Could you tally the lines of the entries that carry the string "task"? Reply with the number and nothing more.

Extracted page text data:
● ● ● ●

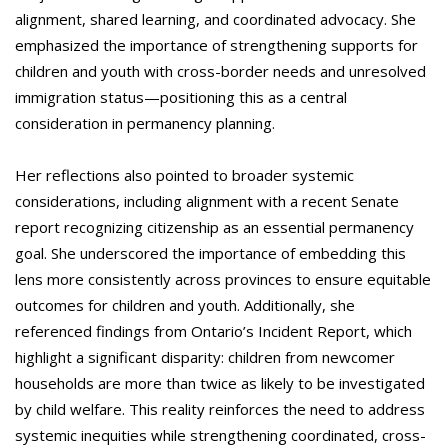
alignment, shared learning, and coordinated advocacy. She
emphasized the importance of strengthening supports for
children and youth with cross-border needs and unresolved
immigration status—positioning this as a central
consideration in permanency planning.
Her reflections also pointed to broader systemic
considerations, including alignment with a recent Senate
report recognizing citizenship as an essential permanency
goal. She underscored the importance of embedding this
lens more consistently across provinces to ensure equitable
outcomes for children and youth. Additionally, she
referenced findings from Ontario’s Incident Report, which
highlight a significant disparity: children from newcomer
households are more than twice as likely to be investigated
by child welfare. This reality reinforces the need to address
systemic inequities while strengthening coordinated, cross-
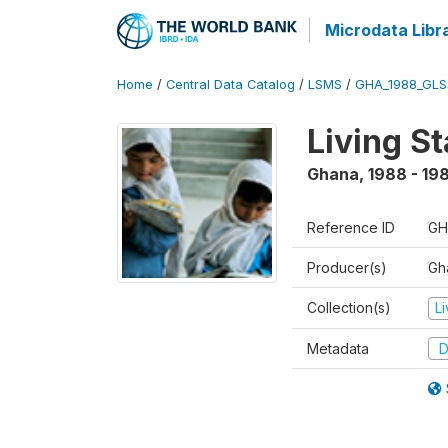
Microdata Libr
Home
/
Central Data Catalog
/
LSMS
/
GHA_1988_GLS
Living S
Ghana
,
1988 - 19
Reference ID
GH
Producer(s)
Gha
Collection(s)
L
Metadata
D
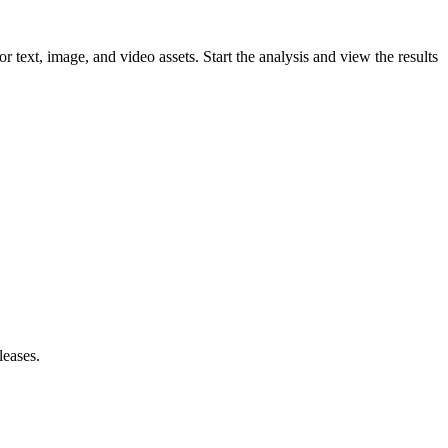
ext, image, and video assets. Start the analysis and view the results
leases.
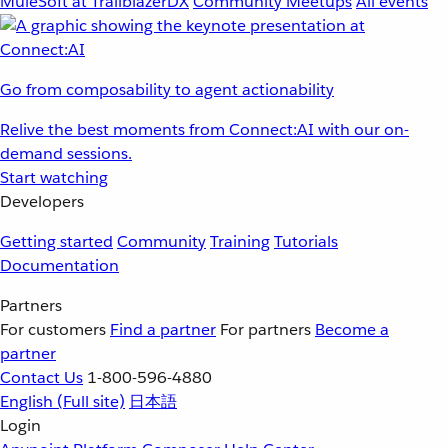
MuleSoft at TrailblazerDX
Community Meetups
All events
Go from composability to agent actionability
Relive the best moments from Connect:AI with our on-
demand sessions.
Start watching
Developers
Getting started
Community
Training
Tutorials
Documentation
Partners
For customers
Find a partner
For partners
Become a
partner
Contact Us
1-800-596-4880
English
(Full site)
日本語
Login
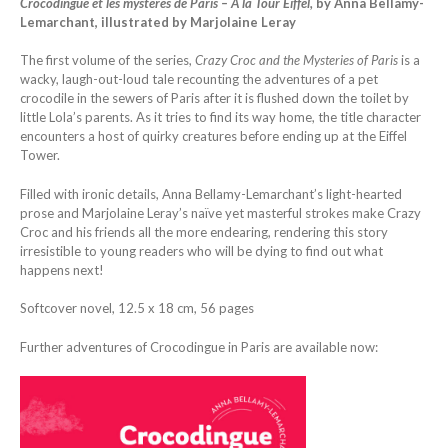
Crocodingue et les mystères de Paris – À la Tour Eiffel,
by Anna Bellamy-
Lemarchant, illustrated by Marjolaine Leray
The first volume of the series,
Crazy Croc and the Mysteries of Paris
is a
wacky, laugh-out-loud tale recounting the adventures of a pet
crocodile in the sewers of Paris after it is flushed down the toilet by
little Lola’s parents. As it tries to find its way home, the title character
encounters a host of quirky creatures before ending up at the Eiffel
Tower.
Filled with ironic details, Anna Bellamy-Lemarchant’s light-hearted
prose and Marjolaine Leray’s naïve yet masterful strokes make Crazy
Croc and his friends all the more endearing, rendering this story
irresistible to young readers who will be dying to find out what
happens next!
Softcover novel, 12.5 x 18 cm, 56 pages
Further adventures of Crocodingue in Paris are available now:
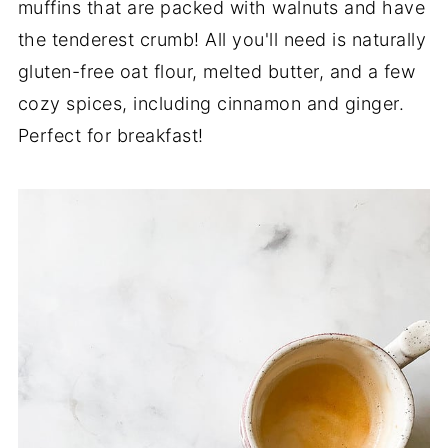
muffins that are packed with walnuts and have
the tenderest crumb! All you'll need is naturally
gluten-free oat flour, melted butter, and a few
cozy spices, including cinnamon and ginger.
Perfect for breakfast!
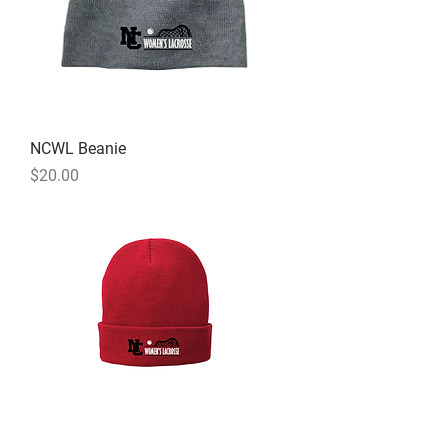
NCWL Beanie
Price
$20.00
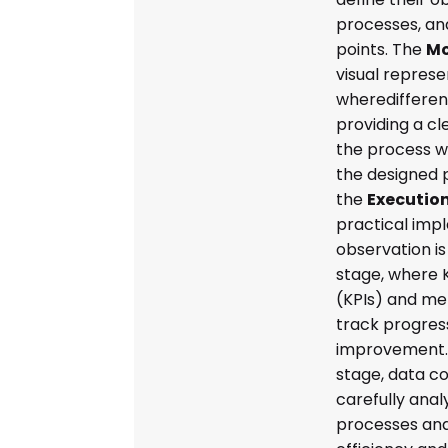
processes, an
points. The
Mo
visual represe
wheredifferen
providing a c
the process w
the designed 
the
Executio
practical imp
observation is
stage, where 
(KPIs) and met
track progress
improvement. F
stage, data co
carefully anal
processes and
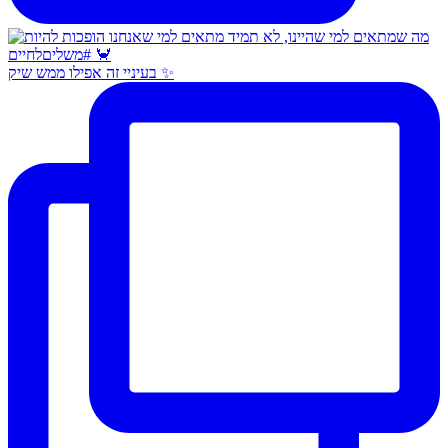
בעיניי זה אפילו ממש שיק ✨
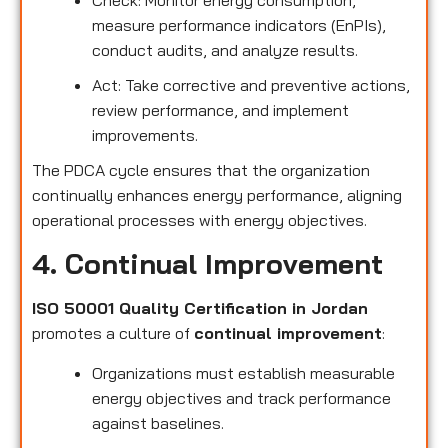
measure performance indicators (EnPIs),
conduct audits, and analyze results.
Act: Take corrective and preventive actions,
review performance, and implement
improvements.
The PDCA cycle ensures that the organization
continually enhances energy performance, aligning
operational processes with energy objectives.
4. Continual Improvement
ISO 50001 Quality Certification in Jordan
promotes a culture of
continual improvement
:
Organizations must establish measurable
energy objectives and track performance
against baselines.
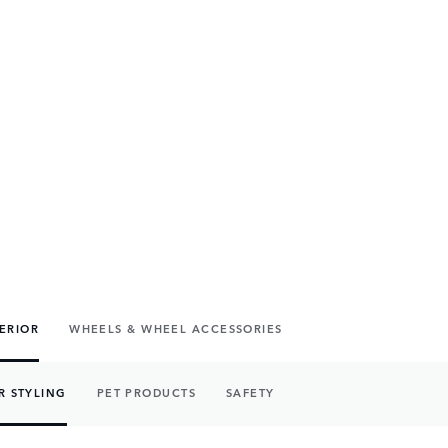
TERIOR
WHEELS & WHEEL ACCESSORIES
R STYLING
PET PRODUCTS
SAFETY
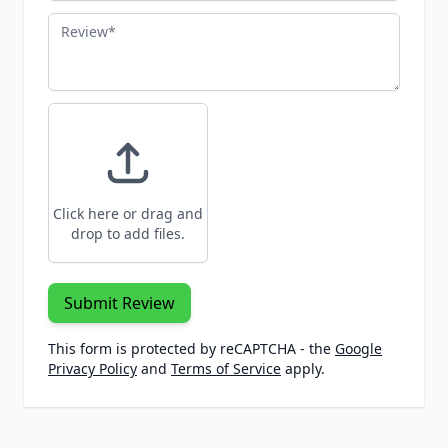
Review
Click here or drag and
drop to add files.
Submit Review
This form is protected by reCAPTCHA - the
Google
Privacy Policy
and
Terms of Service
apply.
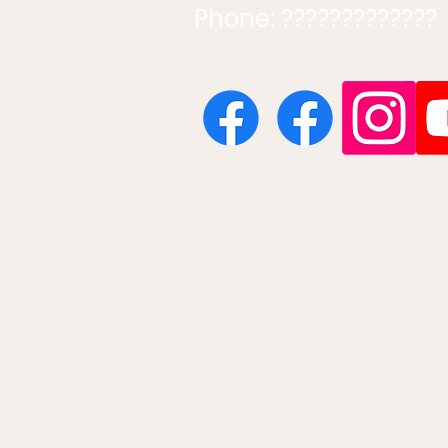
Phone: ?????????????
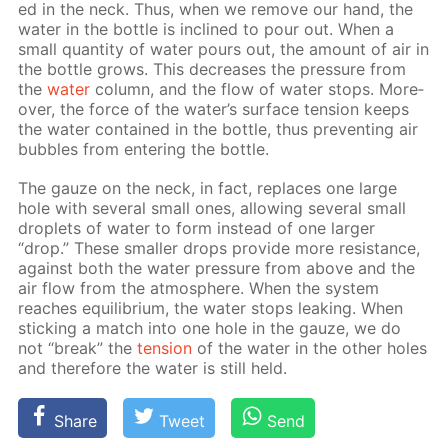
ed in the neck. Thus, when we re­move our hand, the
wa­ter in the bot­tle is in­clined to pour out. When a
small quan­ti­ty of wa­ter pours out, the amount of air in
the bot­tle grows. This de­creas­es the pres­sure from
the
wa­ter
col­umn, and the flow of wa­ter stops. More­
over, the force of the wa­ter’s sur­face ten­sion keeps
the wa­ter con­tained in the bot­tle, thus pre­vent­ing air
bub­bles from en­ter­ing the bot­tle.
The gauze on the neck, in fact, re­places one large
hole with sev­er­al small ones, al­low­ing sev­er­al small
droplets of wa­ter to form in­stead of one larg­er
“drop.” These small­er drops pro­vide more re­sis­tance,
against both the wa­ter pres­sure from above and the
air flow from the at­mos­phere. When the sys­tem
reach­es equi­lib­ri­um, the wa­ter stops leak­ing. When
stick­ing a match into one hole in the gauze, we do
not “break” the
ten­sion
of the wa­ter in the oth­er holes
and there­fore the wa­ter is still held.
Share
Tweet
Send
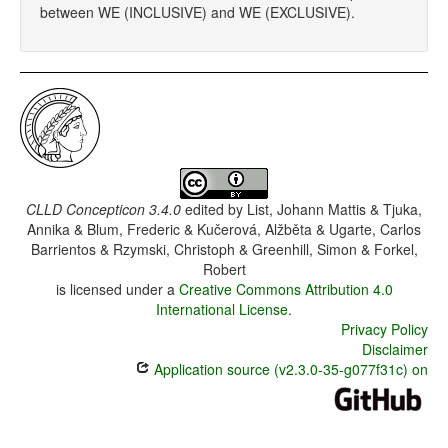
between WE (INCLUSIVE) and WE (EXCLUSIVE).
CLLD Concepticon 3.4.0
edited by
List, Johann Mattis & Tjuka,
Annika & Blum, Frederic & Kučerová, Alžběta & Ugarte, Carlos
Barrientos & Rzymski, Christoph & Greenhill, Simon & Forkel,
Robert
is licensed under a
Creative Commons Attribution 4.0
International License
.
Privacy Policy
Disclaimer
Application source (v2.3.0-35-g077f31c) on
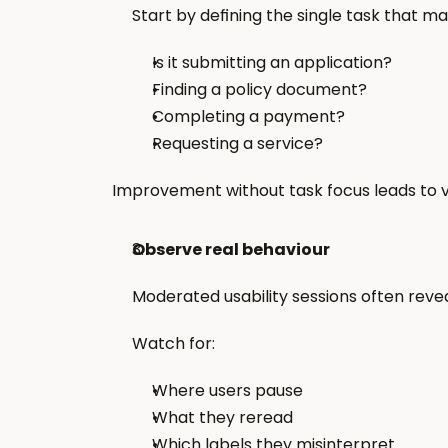
Start by defining the single task that m
Is it submitting an application?
Finding a policy document?
Completing a payment?
Requesting a service?
Improvement without task focus leads to v
Observe real behaviour
Moderated usability sessions often reve
Watch for:
Where users pause
What they reread
Which labels they misinterpret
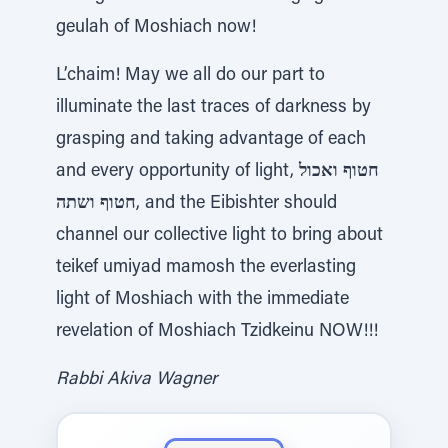
geulah of Moshiach now!
L’chaim! May we all do our part to
illuminate the last traces of darkness by
grasping and taking advantage of each
and every opportunity of light,
חטוף ואכול
חטוף ושתה
, and the Eibishter should
channel our collective light to bring about
teikef umiyad mamosh the everlasting
light of Moshiach with the immediate
revelation of Moshiach Tzidkeinu NOW!!!
Rabbi Akiva Wagner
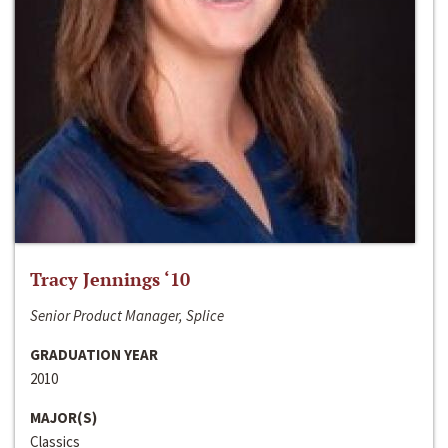
Tracy Jennings ‘10
Senior Product Manager, Splice
GRADUATION YEAR
2010
MAJOR(S)
Classics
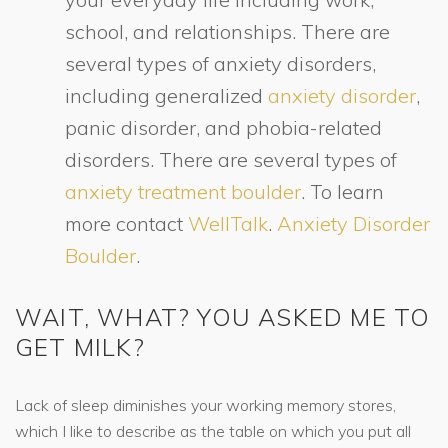
school, and relationships. There are
several types of anxiety disorders,
including generalized
anxiety disorder
,
panic disorder, and phobia-related
disorders. There are several types of
anxiety treatment boulder
. To learn
more contact
WellTalk
.
Anxiety Disorder
Boulder
.
WAIT, WHAT? YOU ASKED ME TO
GET MILK?
Lack of sleep diminishes your working memory stores,
which I like to describe as the table on which you put all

● ● ● ●

RESULT FOR THIS EXERCISE:
2